** Problem requirements **
Copy out each line of the entries below in which the string "الطبي" appears.
Start of Working data
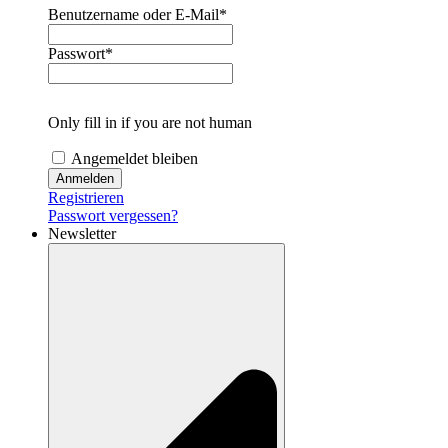
Benutzername oder E-Mail
*
Passwort
*
Only fill in if you are not human
Angemeldet bleiben
Registrieren
Passwort vergessen?
Newsletter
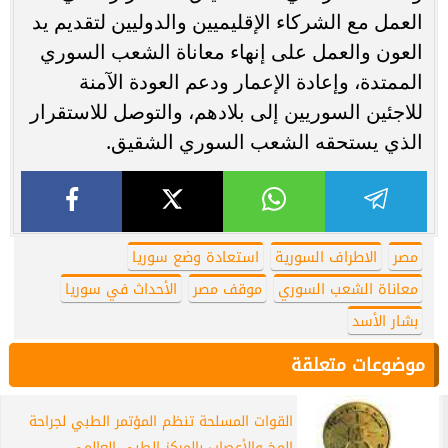
العمل مع الشركاء الإقليميين والدوليين لتقديم يد
العون والعمل على إنهاء معاناة الشعب السوري
الممتدة، وإعادة الإعمار ودعم العودة الآمنة
للاجئين السوريين إلى بلادهم، والتوصل للاستقرار
الذي يستحقه الشعب السوري الشقيق.
مصر
الاطراف السورية
استعادة وضع سوريا
معاناة الشعب السوري
موقف مصر
الأحداث في سوريا
بشار الأسد
موضوعات متعلقة
القوات المسلحة تنظم المؤتمر الطبي لجراحة
المخ والأعصاب بالمركز الطبي العالمي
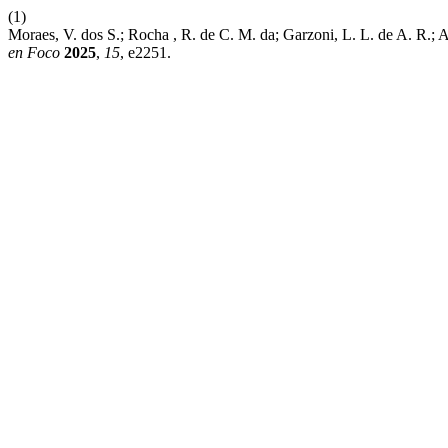
(1)
Moraes, V. dos S.; Rocha , R. de C. M. da; Garzoni, L. L. de A. R.;
en Foco
2025
,
15
, e2251.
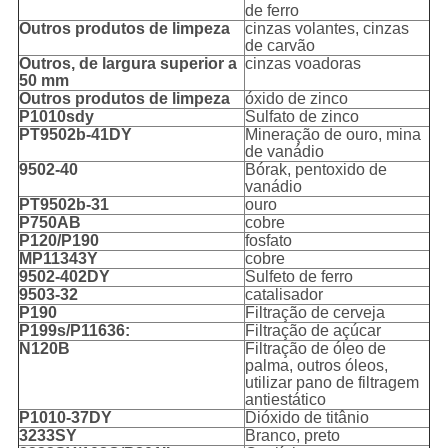
de ferro
Outros produtos de limpeza
cinzas volantes, cinzas
de carvão
Outros, de largura superior a
cinzas voadoras
50 mm
Outros produtos de limpeza
óxido de zinco
P1010sdy
Sulfato de zinco
PT9502b-41DY
Mineração de ouro, mina
de vanádio
9502-40
Bórak, pentoxido de
vanádio
PT9502b-31
ouro
P750AB
cobre
P120/P190
fosfato
MP11343Y
cobre
9502-402DY
Sulfeto de ferro
9503-32
catalisador
P190
Filtração de cerveja
P199s/P11636:
Filtração de açúcar
N120B
Filtração de óleo de
palma, outros óleos,
utilizar pano de filtragem
antiestático
P1010-37DY
Dióxido de titânio
3233SY
Branco, preto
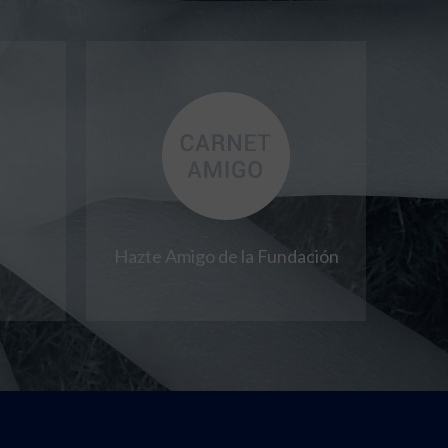
Hazte Amigo de la Fundación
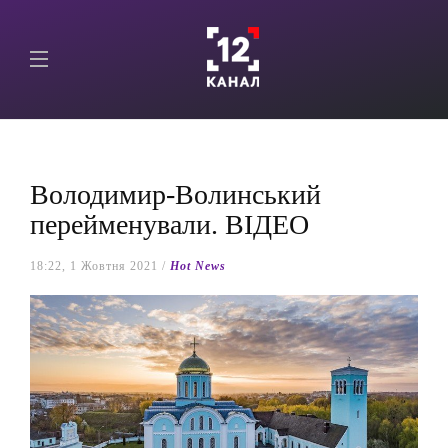
Володимир-Волинський
перейменували. ВІДЕО
18:22, 1 Жовтня 2021 /
Hot News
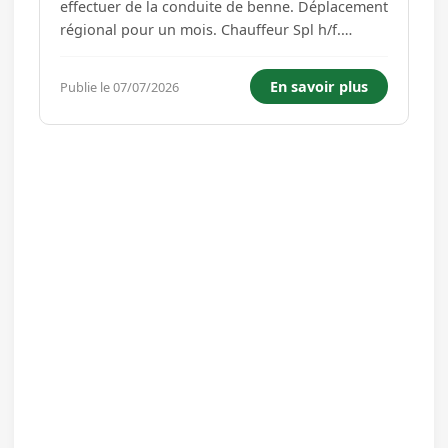
effectuer de la conduite de benne. Déplacement
régional pour un mois. Chauffeur Spl h/f.
Permis à jour....
En savoir plus
Publie le 07/07/2026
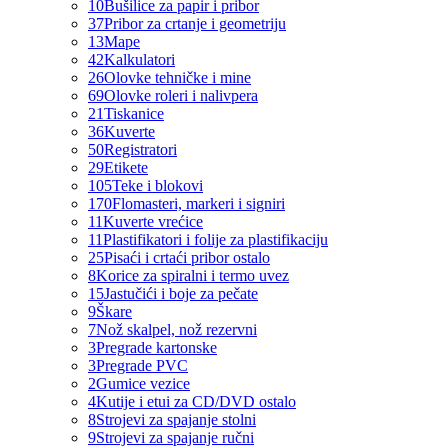
10
Bušilice za papir i pribor
37
Pribor za crtanje i geometriju
13
Mape
42
Kalkulatori
26
Olovke tehničke i mine
69
Olovke roleri i nalivpera
21
Tiskanice
36
Kuverte
50
Registratori
29
Etikete
105
Teke i blokovi
170
Flomasteri, markeri i signiri
11
Kuverte vrećice
11
Plastifikatori i folije za plastifikaciju
25
Pisaći i crtaći pribor ostalo
8
Korice za spiralni i termo uvez
15
Jastučići i boje za pečate
9
Škare
7
Nož skalpel, nož rezervni
3
Pregrade kartonske
3
Pregrade PVC
2
Gumice vezice
4
Kutije i etui za CD/DVD ostalo
8
Strojevi za spajanje stolni
9
Strojevi za spajanje ručni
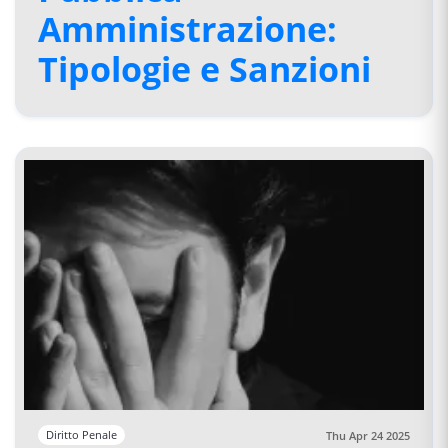
Amministrazione:
Tipologie e Sanzioni
Diritto Penale
Thu Apr 24 2025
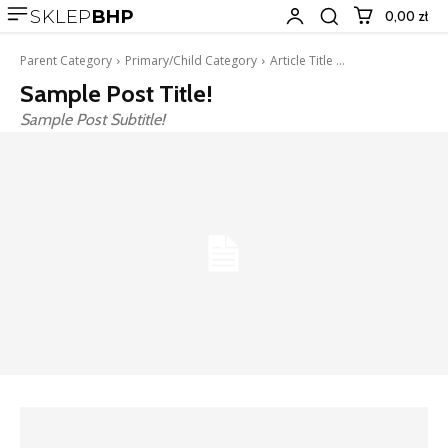
SKLEP
BHP
0,00 zł
Parent Category
Primary/Child Category
Article Title ...
Sample Post Title!
Sample Post Subtitle!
End of Working data
** Answer box **
القوات المسلحة تنظم المؤتمر الطبي لجراحة
المخ والأعصاب بالمركز الطبي العالمي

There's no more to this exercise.